Should it be illegal to call Mohammed a paedophile?

Oct 28, 2018 by

by Douglas Murray, The American Spectator:

The ECHR have decided that truth is not a justification.

Should you be allowed to say that the founder of one of the world’s largest religions was a paedophile? According to the European Court of Human Rights the answer is ‘no’. In a decision issued this week the Court in Strasbourg ruled that this statement is defamatory towards the prophet of Islam, ‘goes beyond the permissible limits of an objective debate’ and ‘could stir up prejudice and put at risk religious peace.’ Details of the long-running case can be read here.

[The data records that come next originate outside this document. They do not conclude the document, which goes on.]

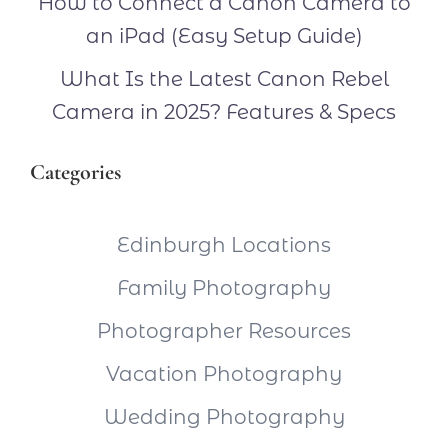
How to Connect a Canon Camera to
an iPad (Easy Setup Guide)
What Is the Latest Canon Rebel
Camera in 2025? Features & Specs
Categories
Edinburgh Locations
Family Photography
Photographer Resources
Vacation Photography
Wedding Photography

I will come to the civilisational problems with this in a moment. But first allow me to point out what a difficult position this puts my book collection in. For beside me as I write I have a huge four-volume collection of the hadith (sayings) of Mohammed picked up on my travels in North Africa some years ago. They are the Bukhari hadith – that is the collection of hadith that scholars of Islam recognise to be the most authentic and reputable collection of Mohammed’s sayings. Whenever I open them I find out many interesting things about the founder of Islam.

[…] Unwittingly, perhaps, the ECHR has brought us to something of an impasse in this ruling. For the hadith are – next to the Qur’an – the most important foundational texts of Islam. And they state, repeatedly and without caveat, that the founder of Islam had sex with a girl of nine, who he had married when she was six. Mohammed was 53 at this time.

Today we would call this paedophilia, and would have no difficulty in identifying it as such. Of course most of us would also remember that in the past different norms existed and we should try to understand their context. But deciding that nothing critical might be said of such a person or set of actions is a problem isn’t it? And an exceedingly bad precedent to set.